▶ _Goal of the exercise_:
Quote, exactly, the line holding "This screenshot has height=2576, width=278." and all lines after it to the end of the records below. Exclude pictures.

[[ Excerpted data open ]]

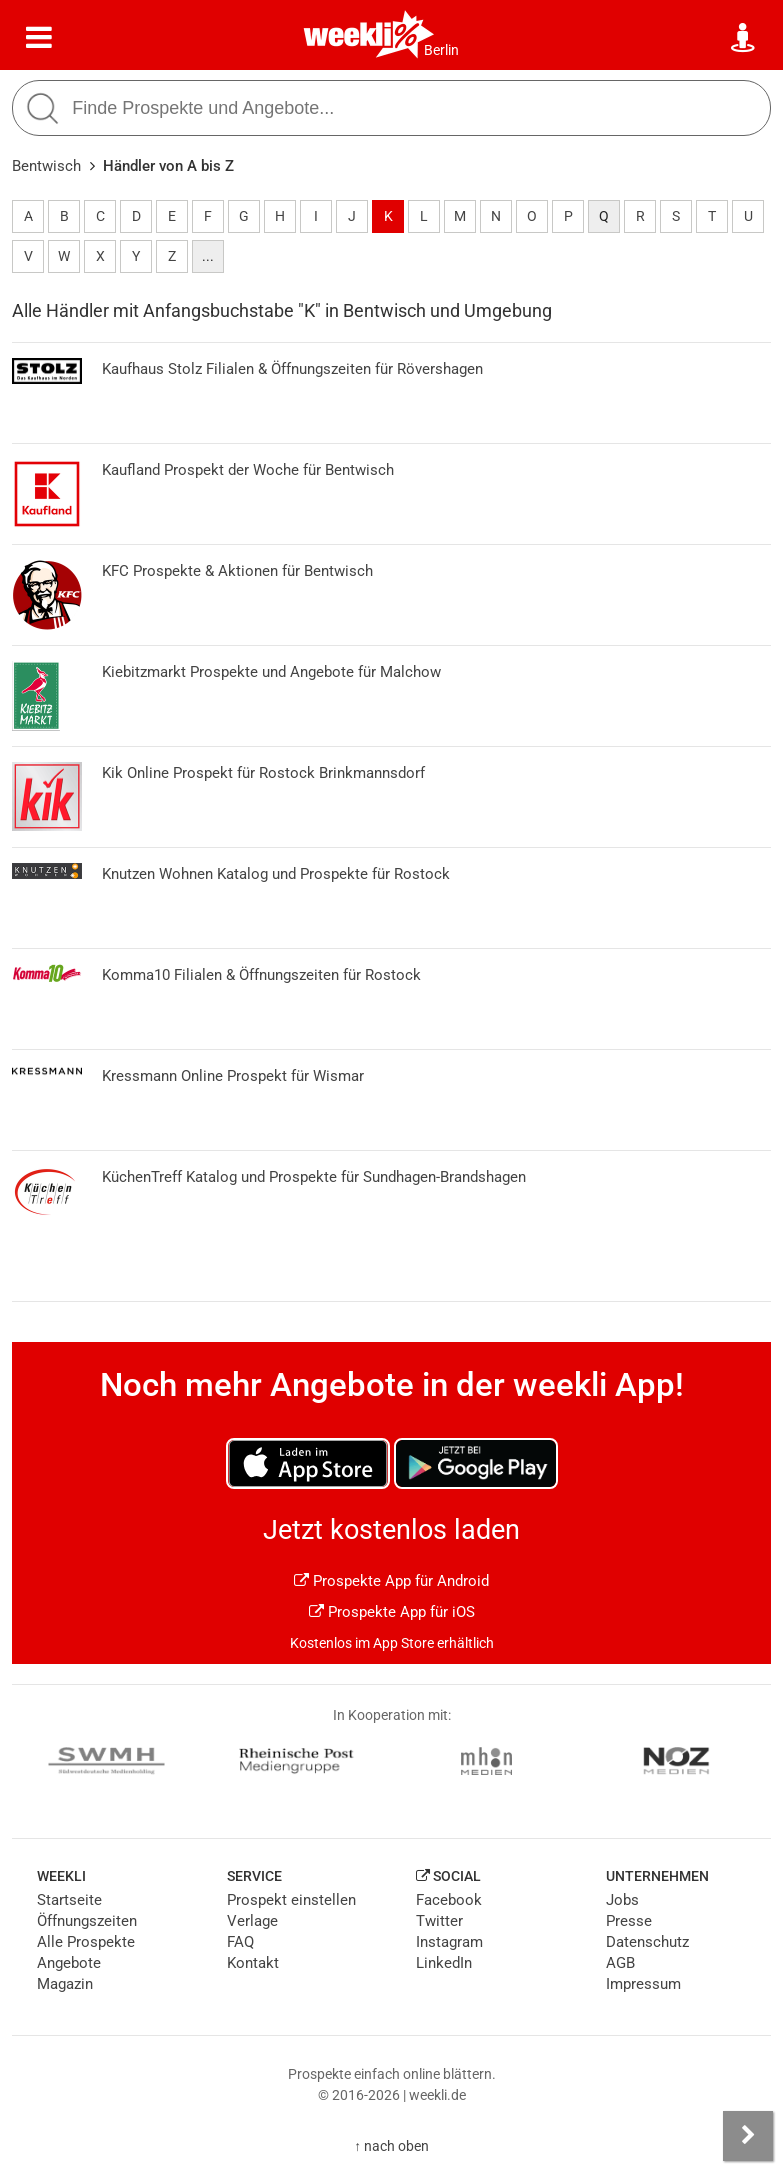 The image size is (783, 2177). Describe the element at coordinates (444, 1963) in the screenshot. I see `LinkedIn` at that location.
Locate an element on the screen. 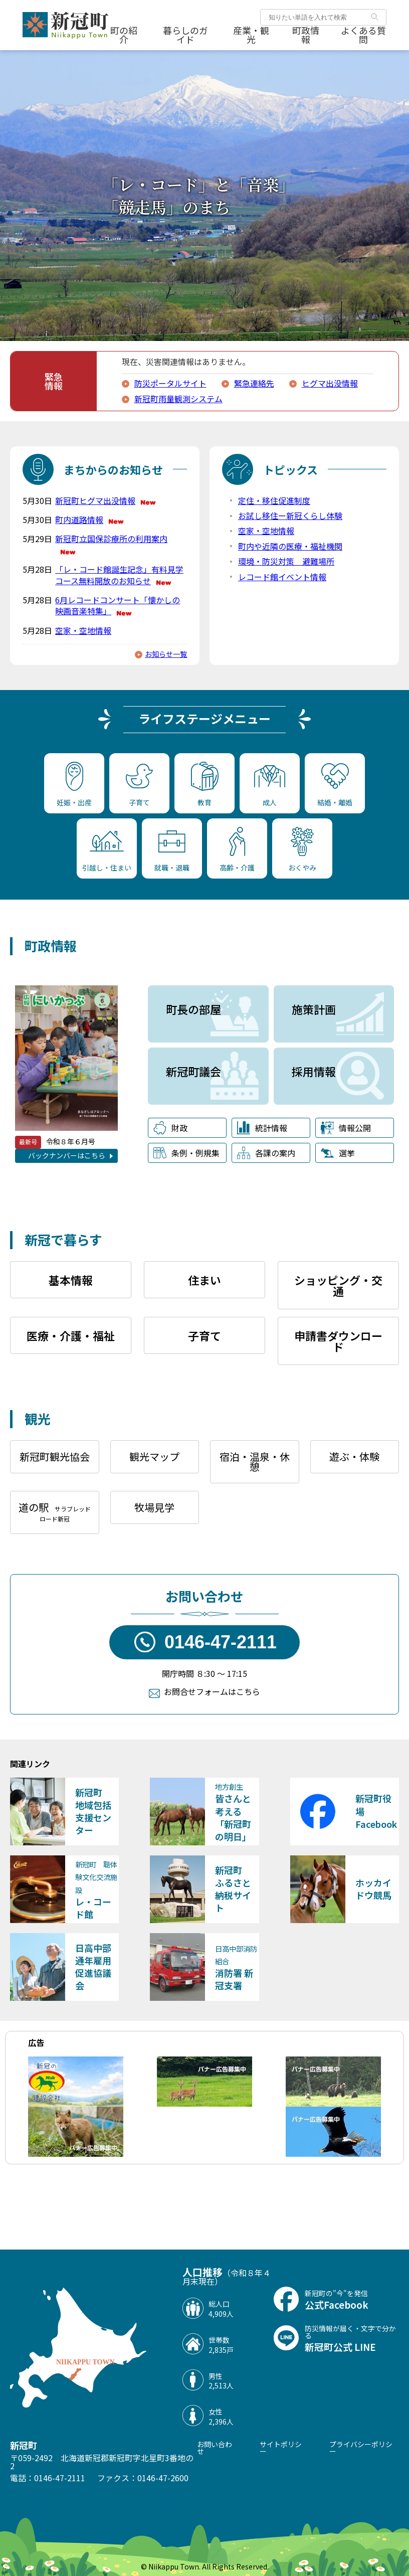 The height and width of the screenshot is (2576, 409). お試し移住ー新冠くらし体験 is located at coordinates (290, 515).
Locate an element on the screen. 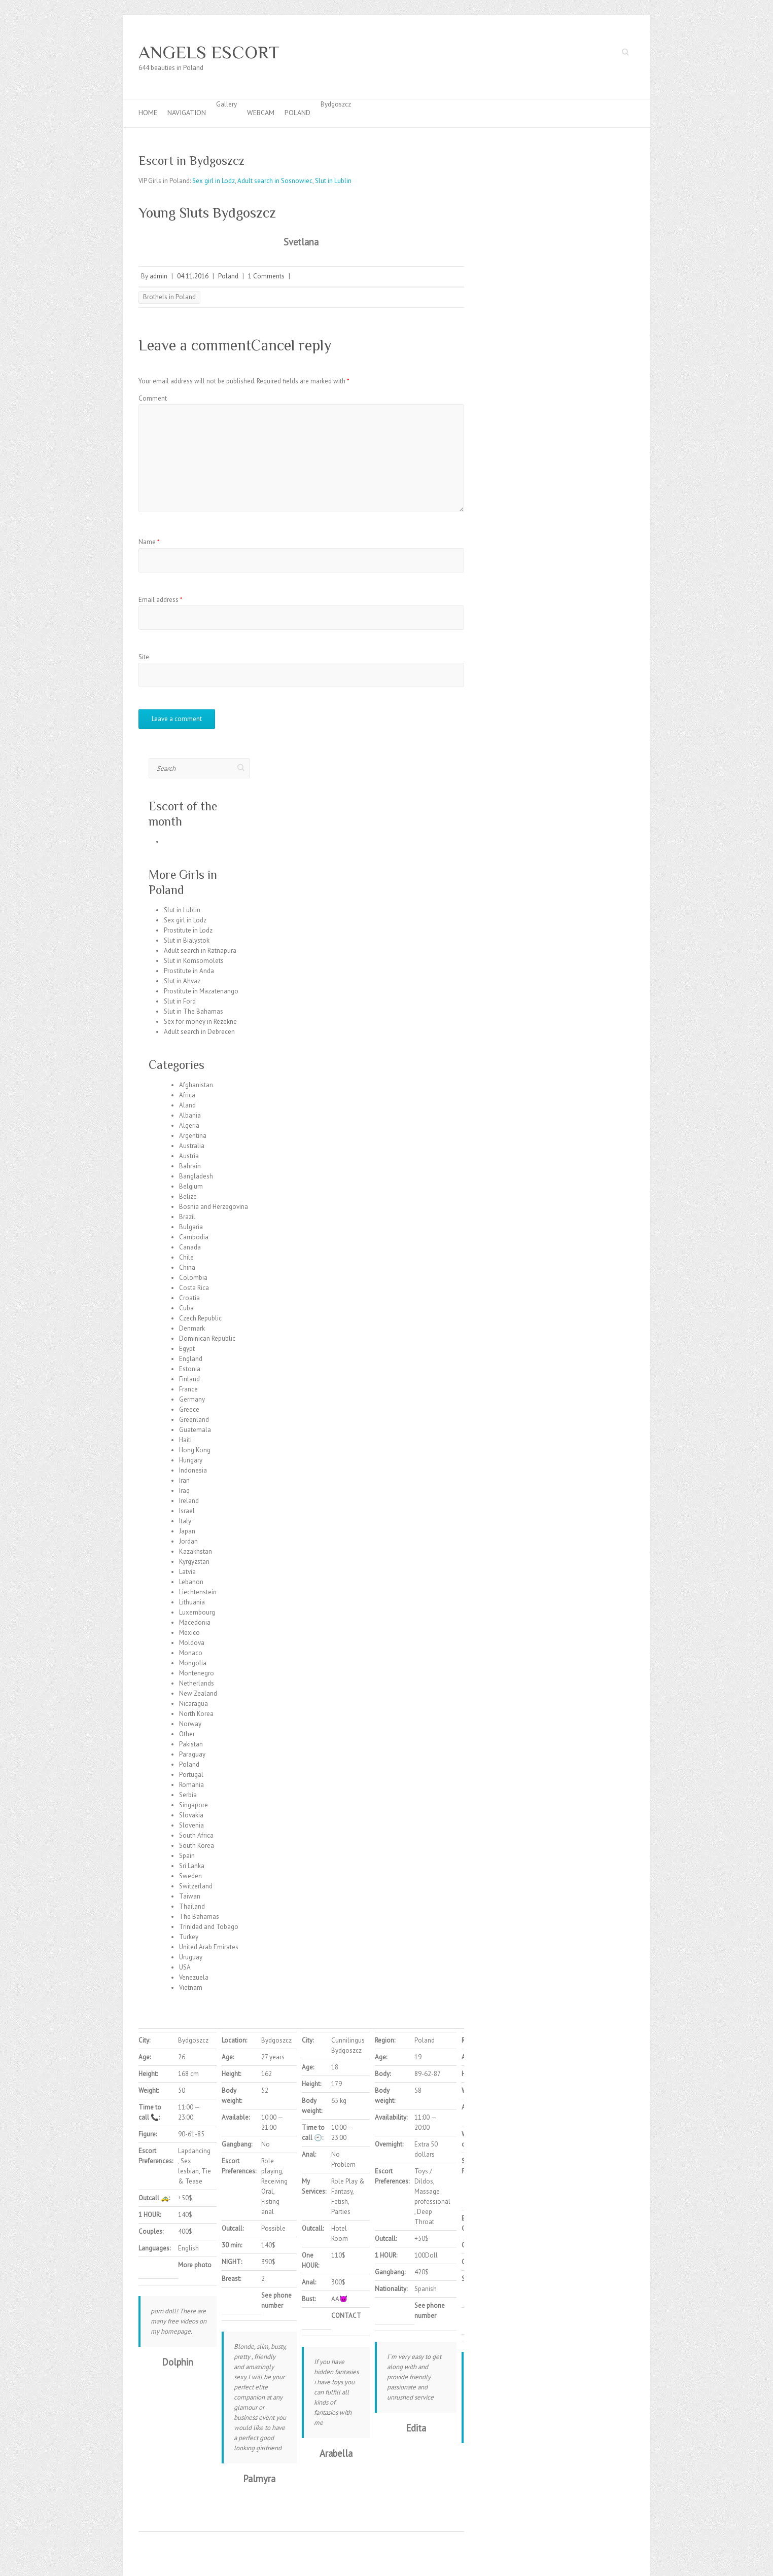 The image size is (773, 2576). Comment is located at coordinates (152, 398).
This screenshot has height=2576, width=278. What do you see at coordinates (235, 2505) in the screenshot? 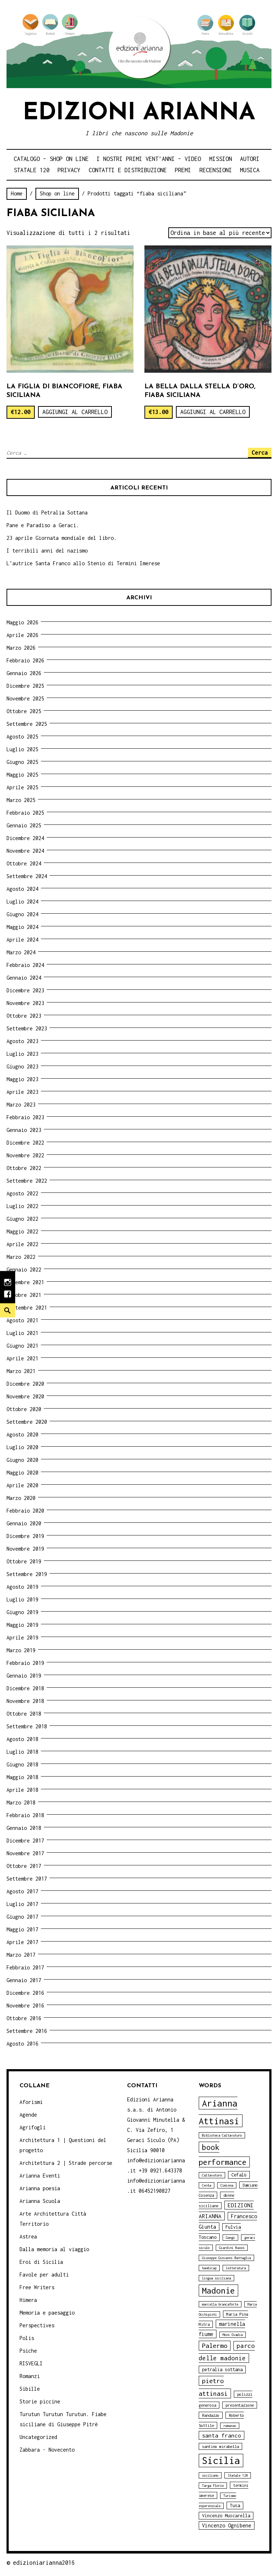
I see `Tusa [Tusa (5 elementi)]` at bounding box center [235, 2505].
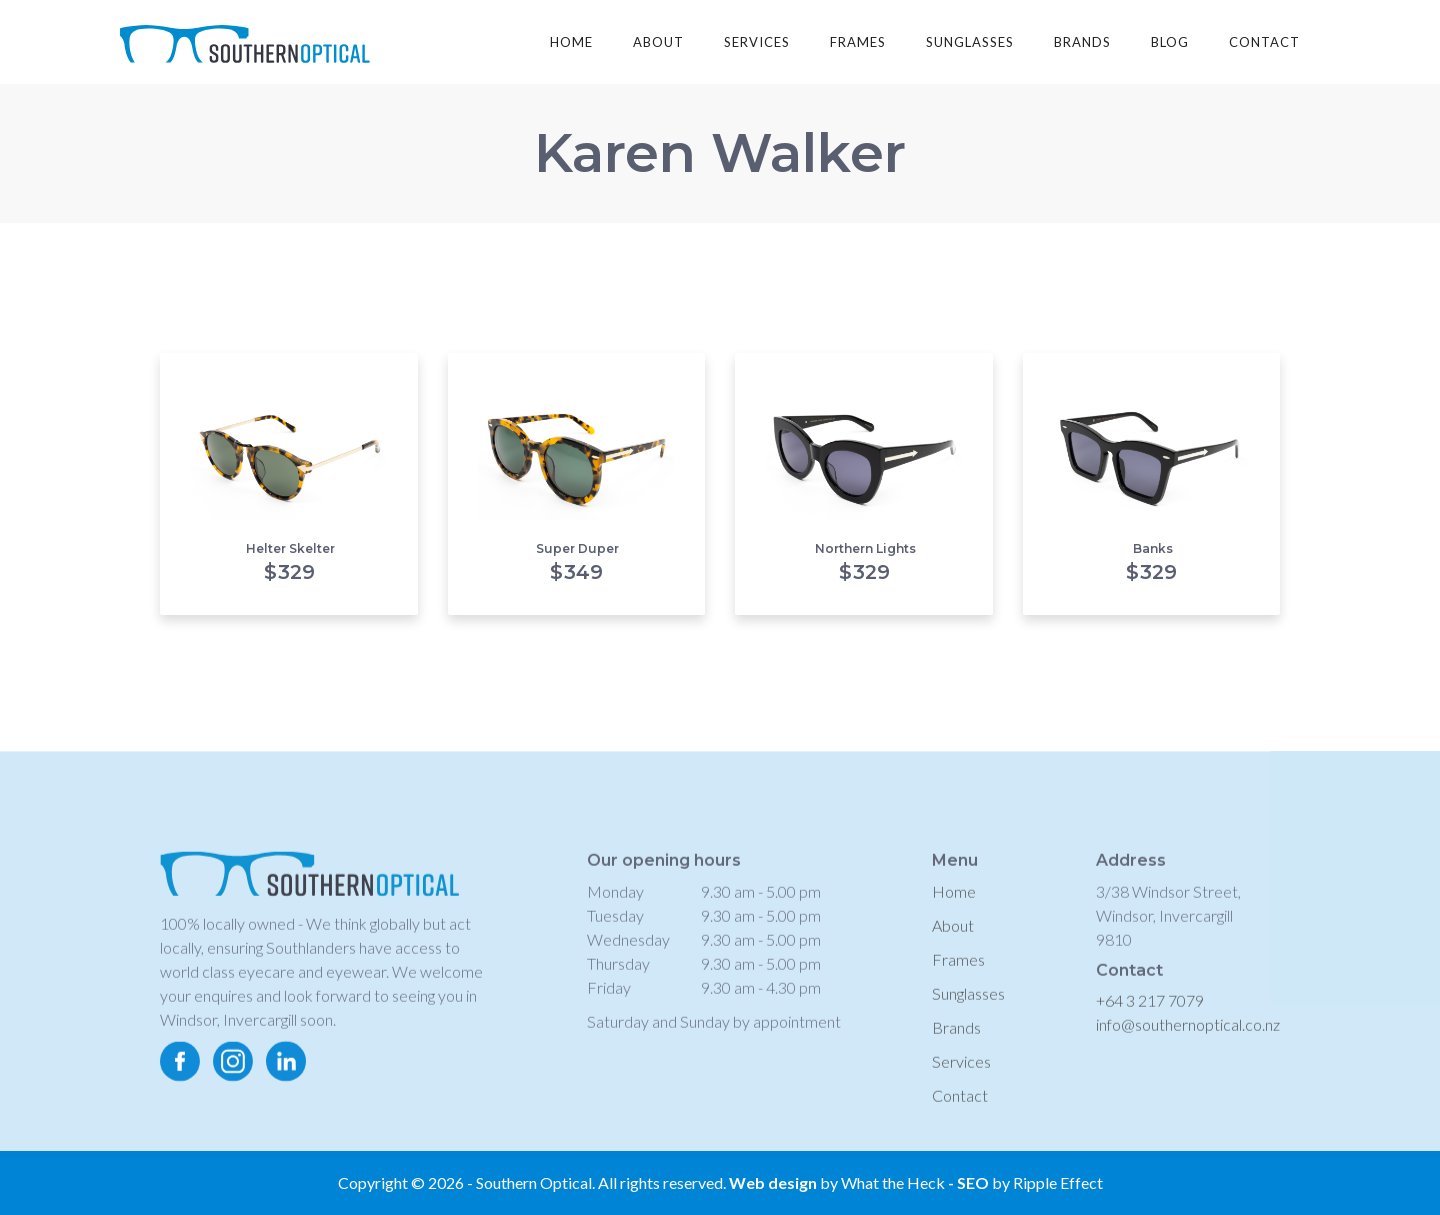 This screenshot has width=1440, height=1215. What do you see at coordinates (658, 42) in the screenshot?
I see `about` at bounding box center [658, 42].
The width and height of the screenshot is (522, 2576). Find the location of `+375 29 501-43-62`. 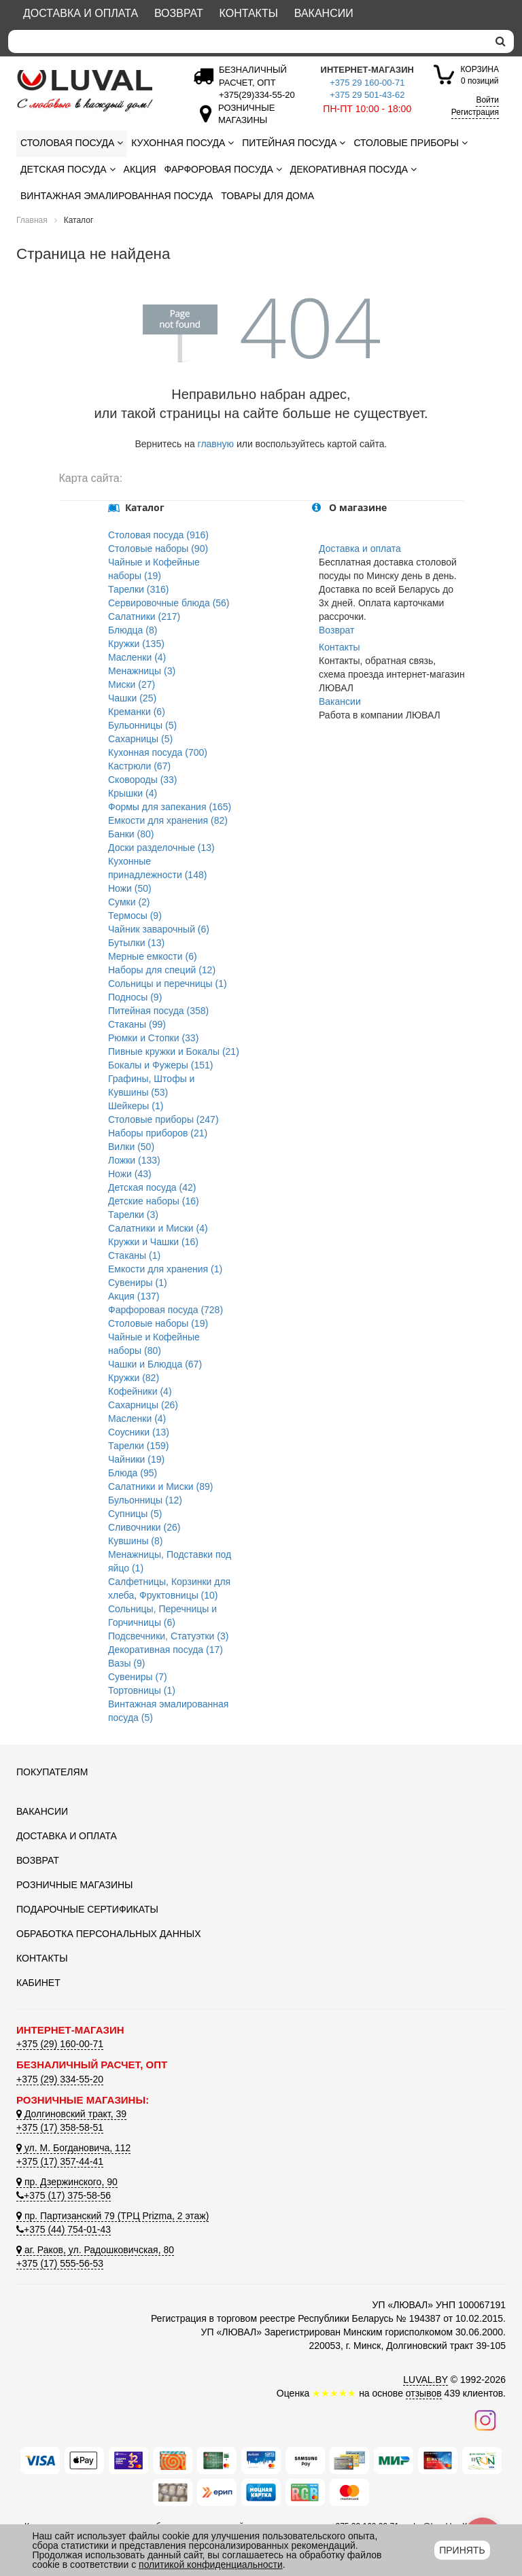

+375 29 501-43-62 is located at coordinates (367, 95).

[[ Excerpted data closed ]]

▶ _Result below_:
This screenshot has height=2576, width=278. What do you see at coordinates (235, 2505) in the screenshot? 
I see `Tusa [Tusa (5 elementi)]` at bounding box center [235, 2505].
 This screenshot has width=1440, height=1215. What do you see at coordinates (658, 42) in the screenshot?
I see `about` at bounding box center [658, 42].
The width and height of the screenshot is (522, 2576). Find the location of `+375 29 501-43-62`. 

+375 29 501-43-62 is located at coordinates (367, 95).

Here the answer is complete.